■ **What you are asked to do**: Only the lines from the start of the data to the line containing "I nostri cari", both included, should be output, exactly and without pictures.

━━━ Task inputs ━━━

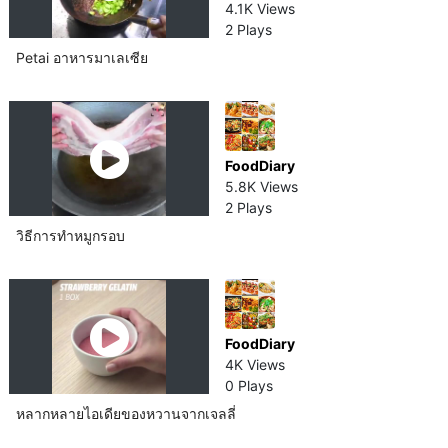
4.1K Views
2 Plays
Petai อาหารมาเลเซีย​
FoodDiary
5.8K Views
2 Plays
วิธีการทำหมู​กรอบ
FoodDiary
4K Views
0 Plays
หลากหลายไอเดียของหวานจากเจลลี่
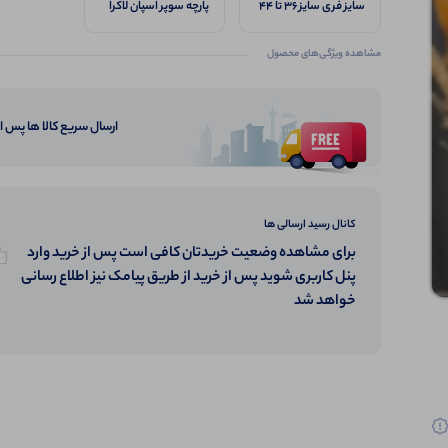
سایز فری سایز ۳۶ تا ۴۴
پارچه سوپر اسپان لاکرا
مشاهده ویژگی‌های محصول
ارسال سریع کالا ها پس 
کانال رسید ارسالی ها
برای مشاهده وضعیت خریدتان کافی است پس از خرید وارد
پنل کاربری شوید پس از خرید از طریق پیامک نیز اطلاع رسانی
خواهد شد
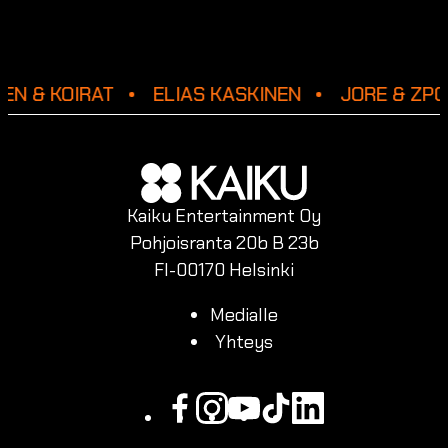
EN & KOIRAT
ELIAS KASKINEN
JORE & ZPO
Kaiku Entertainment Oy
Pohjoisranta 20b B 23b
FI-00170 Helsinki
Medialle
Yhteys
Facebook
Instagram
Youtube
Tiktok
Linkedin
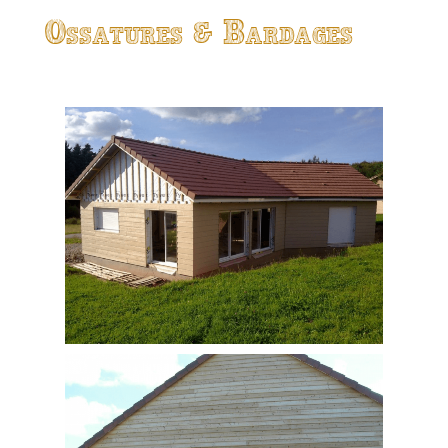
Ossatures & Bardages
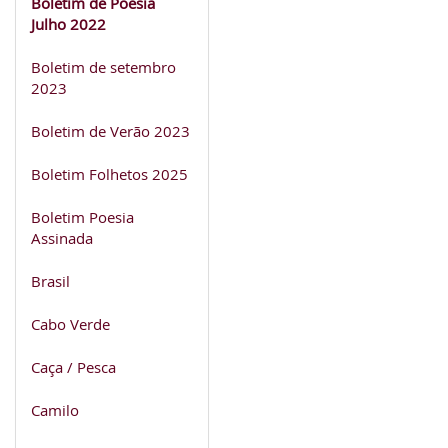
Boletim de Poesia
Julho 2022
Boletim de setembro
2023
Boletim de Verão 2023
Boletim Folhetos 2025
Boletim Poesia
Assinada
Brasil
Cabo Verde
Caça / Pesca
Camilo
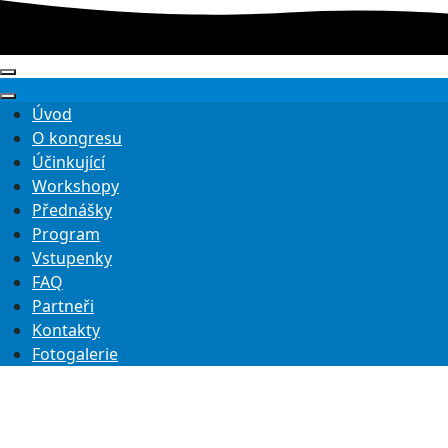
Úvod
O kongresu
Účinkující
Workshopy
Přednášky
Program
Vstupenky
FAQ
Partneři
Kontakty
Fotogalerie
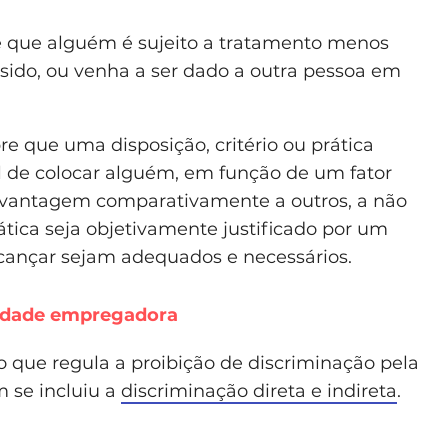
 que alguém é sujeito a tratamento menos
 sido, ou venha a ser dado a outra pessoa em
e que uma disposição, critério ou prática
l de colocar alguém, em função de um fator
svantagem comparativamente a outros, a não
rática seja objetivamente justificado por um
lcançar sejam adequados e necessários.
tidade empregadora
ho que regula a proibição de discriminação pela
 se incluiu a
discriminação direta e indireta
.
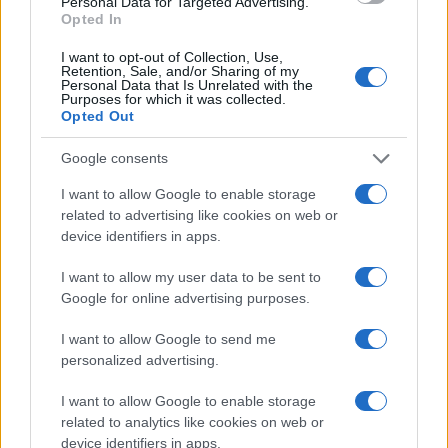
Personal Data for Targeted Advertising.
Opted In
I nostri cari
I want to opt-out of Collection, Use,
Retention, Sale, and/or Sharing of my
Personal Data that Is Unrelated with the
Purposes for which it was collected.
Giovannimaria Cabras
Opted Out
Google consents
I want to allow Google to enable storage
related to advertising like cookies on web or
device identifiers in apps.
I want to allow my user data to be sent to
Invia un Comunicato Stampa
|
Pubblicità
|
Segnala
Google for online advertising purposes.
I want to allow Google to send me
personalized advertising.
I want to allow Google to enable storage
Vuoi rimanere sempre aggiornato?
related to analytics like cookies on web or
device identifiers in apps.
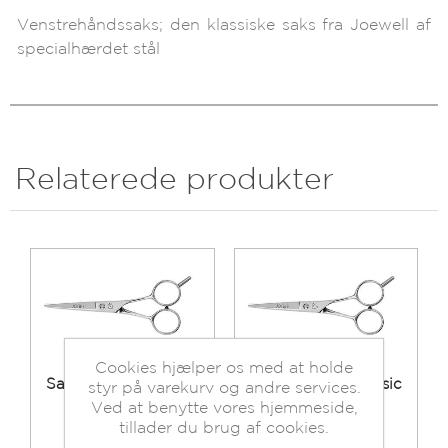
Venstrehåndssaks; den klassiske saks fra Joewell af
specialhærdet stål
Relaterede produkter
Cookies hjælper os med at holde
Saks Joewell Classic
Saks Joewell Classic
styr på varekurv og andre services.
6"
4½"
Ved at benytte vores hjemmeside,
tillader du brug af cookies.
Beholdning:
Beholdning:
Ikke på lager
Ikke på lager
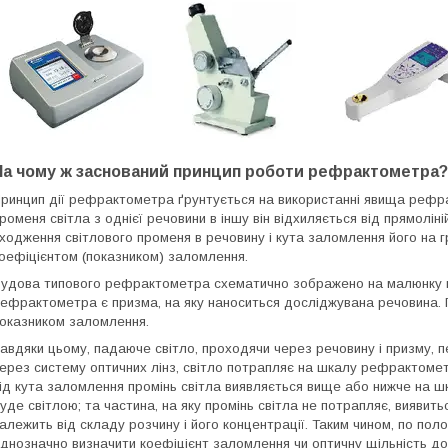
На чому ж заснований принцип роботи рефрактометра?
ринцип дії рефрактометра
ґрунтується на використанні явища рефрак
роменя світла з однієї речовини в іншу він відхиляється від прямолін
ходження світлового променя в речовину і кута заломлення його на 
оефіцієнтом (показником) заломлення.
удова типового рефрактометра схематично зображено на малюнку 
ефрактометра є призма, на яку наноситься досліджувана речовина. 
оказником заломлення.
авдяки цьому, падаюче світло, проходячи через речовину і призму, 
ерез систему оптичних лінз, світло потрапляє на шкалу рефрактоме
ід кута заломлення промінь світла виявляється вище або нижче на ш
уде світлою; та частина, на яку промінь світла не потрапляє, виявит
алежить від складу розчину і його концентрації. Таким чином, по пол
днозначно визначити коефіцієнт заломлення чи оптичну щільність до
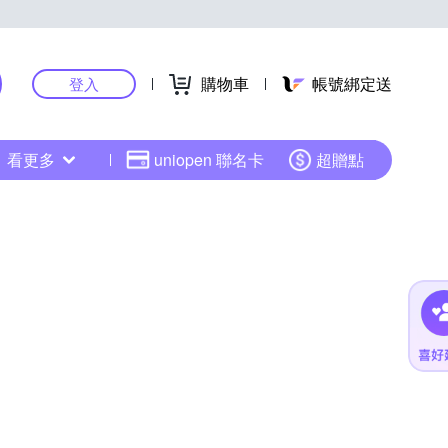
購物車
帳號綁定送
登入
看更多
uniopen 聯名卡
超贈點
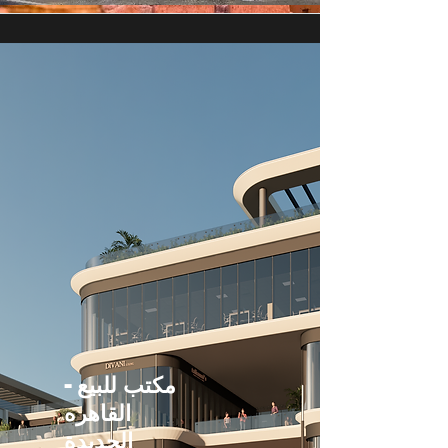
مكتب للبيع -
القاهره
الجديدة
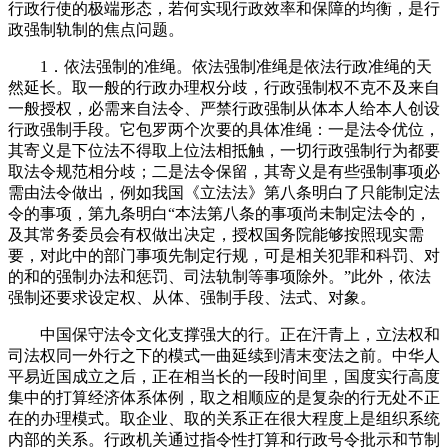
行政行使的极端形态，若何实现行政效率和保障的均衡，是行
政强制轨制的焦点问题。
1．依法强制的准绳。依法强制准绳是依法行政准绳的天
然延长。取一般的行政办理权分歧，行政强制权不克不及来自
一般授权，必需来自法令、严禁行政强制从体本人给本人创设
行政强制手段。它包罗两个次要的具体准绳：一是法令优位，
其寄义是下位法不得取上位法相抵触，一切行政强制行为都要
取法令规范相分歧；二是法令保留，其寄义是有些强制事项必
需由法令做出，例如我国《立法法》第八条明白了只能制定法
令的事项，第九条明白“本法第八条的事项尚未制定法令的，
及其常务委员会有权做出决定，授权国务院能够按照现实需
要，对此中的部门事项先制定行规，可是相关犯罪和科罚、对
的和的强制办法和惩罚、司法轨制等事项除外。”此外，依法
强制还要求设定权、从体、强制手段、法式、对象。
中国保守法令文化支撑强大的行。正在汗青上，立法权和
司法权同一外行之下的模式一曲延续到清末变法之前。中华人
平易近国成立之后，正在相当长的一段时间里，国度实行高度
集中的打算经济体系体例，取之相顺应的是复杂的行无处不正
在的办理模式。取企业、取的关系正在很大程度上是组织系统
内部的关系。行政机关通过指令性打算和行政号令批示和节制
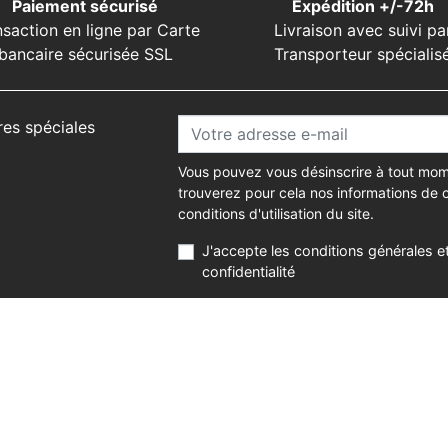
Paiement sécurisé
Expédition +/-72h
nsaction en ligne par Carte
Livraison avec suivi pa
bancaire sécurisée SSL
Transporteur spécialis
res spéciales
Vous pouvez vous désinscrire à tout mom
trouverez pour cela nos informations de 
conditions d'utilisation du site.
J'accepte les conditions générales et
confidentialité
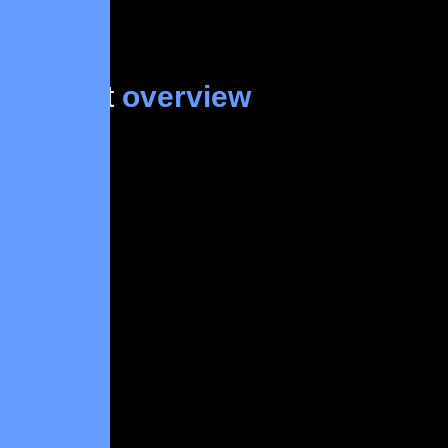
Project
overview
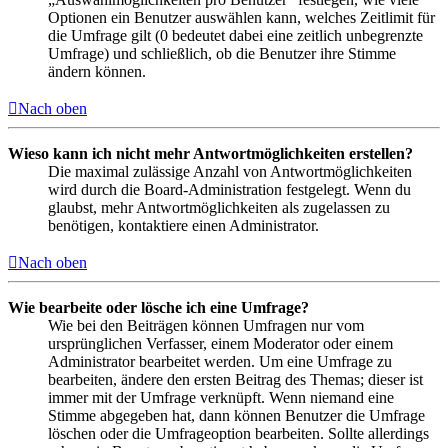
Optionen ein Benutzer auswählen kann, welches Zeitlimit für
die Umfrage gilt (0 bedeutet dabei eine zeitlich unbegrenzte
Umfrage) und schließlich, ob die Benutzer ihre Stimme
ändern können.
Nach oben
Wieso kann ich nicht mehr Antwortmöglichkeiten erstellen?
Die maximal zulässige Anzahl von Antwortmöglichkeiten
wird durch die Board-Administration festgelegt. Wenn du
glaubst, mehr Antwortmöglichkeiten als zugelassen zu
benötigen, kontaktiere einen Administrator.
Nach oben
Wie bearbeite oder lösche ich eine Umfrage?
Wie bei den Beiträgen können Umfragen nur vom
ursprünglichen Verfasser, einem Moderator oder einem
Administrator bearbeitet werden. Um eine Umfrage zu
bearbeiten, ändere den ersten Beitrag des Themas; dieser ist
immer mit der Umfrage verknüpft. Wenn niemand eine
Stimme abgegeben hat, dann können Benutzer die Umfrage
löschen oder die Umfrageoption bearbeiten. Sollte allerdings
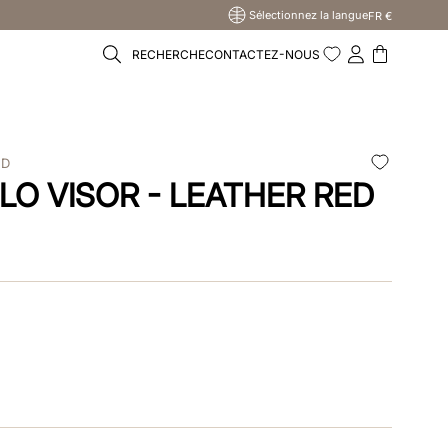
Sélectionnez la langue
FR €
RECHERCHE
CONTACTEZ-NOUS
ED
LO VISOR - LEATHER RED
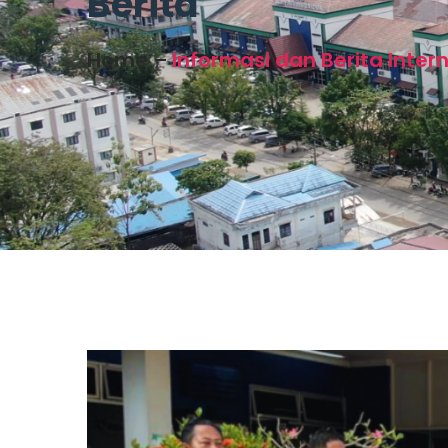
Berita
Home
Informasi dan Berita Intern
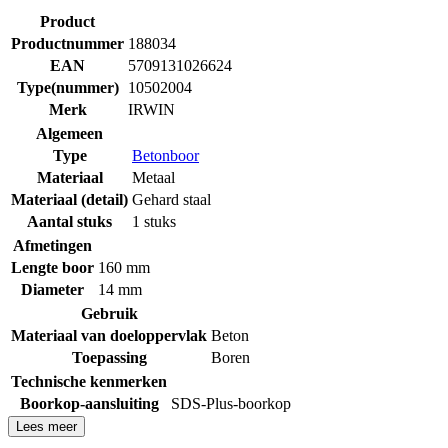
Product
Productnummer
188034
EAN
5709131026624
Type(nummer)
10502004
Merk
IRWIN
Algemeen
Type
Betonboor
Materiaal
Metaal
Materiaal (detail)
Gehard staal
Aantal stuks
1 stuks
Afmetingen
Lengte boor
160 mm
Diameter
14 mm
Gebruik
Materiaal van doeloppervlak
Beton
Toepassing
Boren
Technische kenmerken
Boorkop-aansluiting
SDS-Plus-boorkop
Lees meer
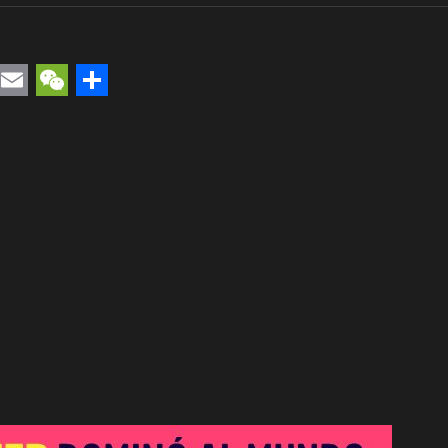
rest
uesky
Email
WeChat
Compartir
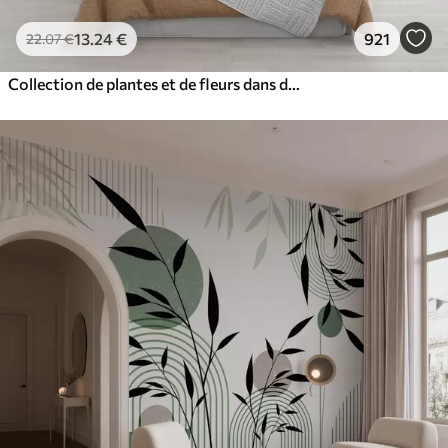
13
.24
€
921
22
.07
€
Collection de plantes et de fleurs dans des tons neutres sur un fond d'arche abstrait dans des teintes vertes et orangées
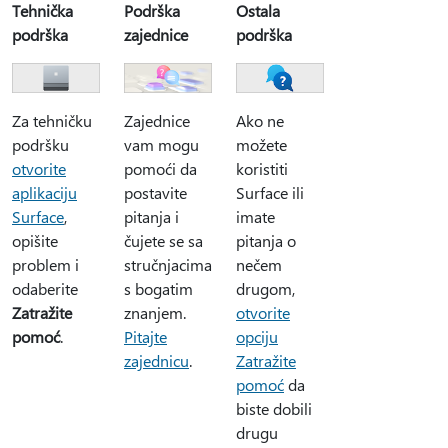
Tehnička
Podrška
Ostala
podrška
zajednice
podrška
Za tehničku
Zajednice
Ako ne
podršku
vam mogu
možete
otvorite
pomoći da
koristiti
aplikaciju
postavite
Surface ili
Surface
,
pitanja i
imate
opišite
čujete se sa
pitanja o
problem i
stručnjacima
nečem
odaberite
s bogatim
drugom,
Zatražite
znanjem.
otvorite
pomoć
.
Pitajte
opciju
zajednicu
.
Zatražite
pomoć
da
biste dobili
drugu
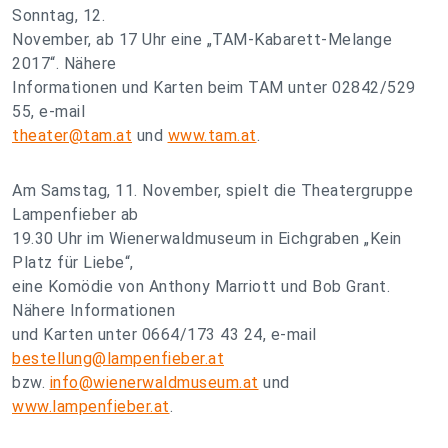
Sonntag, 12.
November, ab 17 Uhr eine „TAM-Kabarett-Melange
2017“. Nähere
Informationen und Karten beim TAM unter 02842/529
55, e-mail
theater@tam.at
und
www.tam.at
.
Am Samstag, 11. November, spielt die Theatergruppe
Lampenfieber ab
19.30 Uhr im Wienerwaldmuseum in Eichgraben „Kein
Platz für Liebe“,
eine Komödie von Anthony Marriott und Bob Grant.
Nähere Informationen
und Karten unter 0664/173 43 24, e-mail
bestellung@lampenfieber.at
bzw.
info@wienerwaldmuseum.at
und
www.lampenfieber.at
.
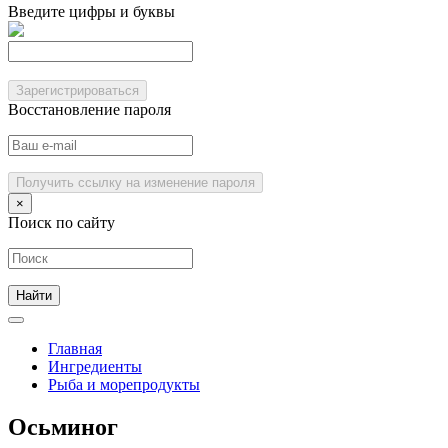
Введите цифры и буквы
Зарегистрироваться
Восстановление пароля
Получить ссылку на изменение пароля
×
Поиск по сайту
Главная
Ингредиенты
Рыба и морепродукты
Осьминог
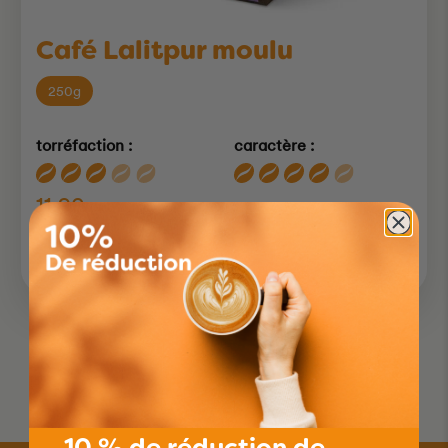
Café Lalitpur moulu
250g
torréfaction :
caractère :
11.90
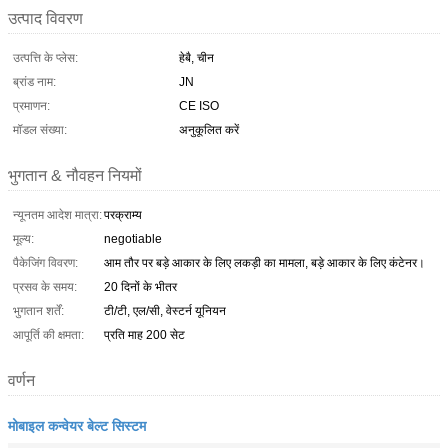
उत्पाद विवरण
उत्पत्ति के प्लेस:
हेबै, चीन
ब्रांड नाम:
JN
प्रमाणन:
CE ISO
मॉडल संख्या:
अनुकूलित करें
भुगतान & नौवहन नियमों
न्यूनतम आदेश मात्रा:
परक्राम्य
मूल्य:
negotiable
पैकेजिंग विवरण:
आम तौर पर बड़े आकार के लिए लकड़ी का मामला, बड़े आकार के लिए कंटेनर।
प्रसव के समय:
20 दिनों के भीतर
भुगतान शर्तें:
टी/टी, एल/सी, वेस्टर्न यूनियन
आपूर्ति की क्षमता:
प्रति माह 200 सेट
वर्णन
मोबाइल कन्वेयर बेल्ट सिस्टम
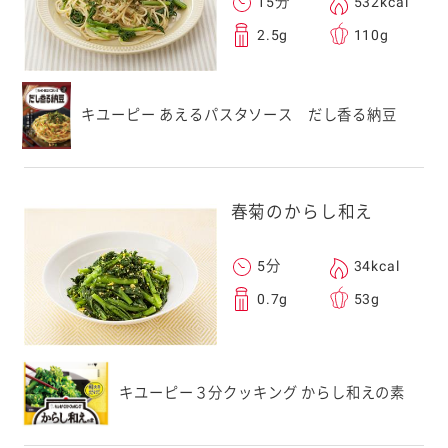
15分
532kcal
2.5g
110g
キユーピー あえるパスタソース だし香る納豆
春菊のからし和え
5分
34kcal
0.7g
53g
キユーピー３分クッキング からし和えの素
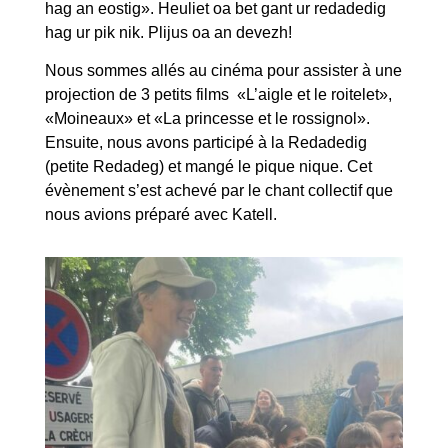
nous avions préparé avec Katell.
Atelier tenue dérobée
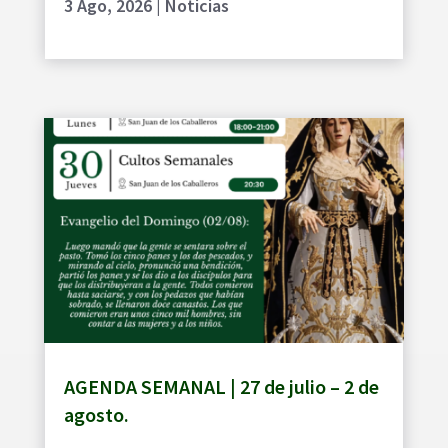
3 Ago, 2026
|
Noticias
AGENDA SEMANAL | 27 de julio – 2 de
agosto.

━━━

■ **Output for this exercise**:
4.1K Views
2 Plays
Petai อาหารมาเลเซีย​
FoodDiary
5.8K Views
2 Plays
วิธีการทำหมู​กรอบ
FoodDiary
4K Views
0 Plays
หลากหลายไอเดียของหวานจากเจลลี่
سایز فری سایز ۳۶ تا ۴۴
پارچه سوپر اسپان لاکرا
مشاهده ویژگی‌های محصول
ارسال سریع کالا ها پس 
کانال رسید ارسالی ها
برای مشاهده وضعیت خریدتان کافی است پس از خرید وارد
پنل کاربری شوید پس از خرید از طریق پیامک نیز اطلاع رسانی
خواهد شد
EN & KOIRAT
ELIAS KASKINEN
JORE & ZPO
Kaiku Entertainment Oy
Pohjoisranta 20b B 23b
FI-00170 Helsinki
Medialle
Yhteys
Facebook
Instagram
Youtube
Tiktok
Linkedin
Ossatures & Bardages
Boletim de Poesia
Julho 2022
Boletim de setembro
2023
Boletim de Verão 2023
Boletim Folhetos 2025
Boletim Poesia
Assinada
Brasil
Cabo Verde
Caça / Pesca
Camilo
Úvod
O kongresu
Účinkující
Workshopy
Přednášky
Program
Vstupenky
FAQ
Partneři
Kontakty
Fotogalerie
 que alguém é sujeito a tratamento menos
 sido, ou venha a ser dado a outra pessoa em
e que uma disposição, critério ou prática
l de colocar alguém, em função de um fator
svantagem comparativamente a outros, a não
rática seja objetivamente justificado por um
lcançar sejam adequados e necessários.
tidade empregadora
ho que regula a proibição de discriminação pela
 se incluiu a
discriminação direta e indireta
.
Personal Data for Targeted Advertising.
Opted In
I nostri cari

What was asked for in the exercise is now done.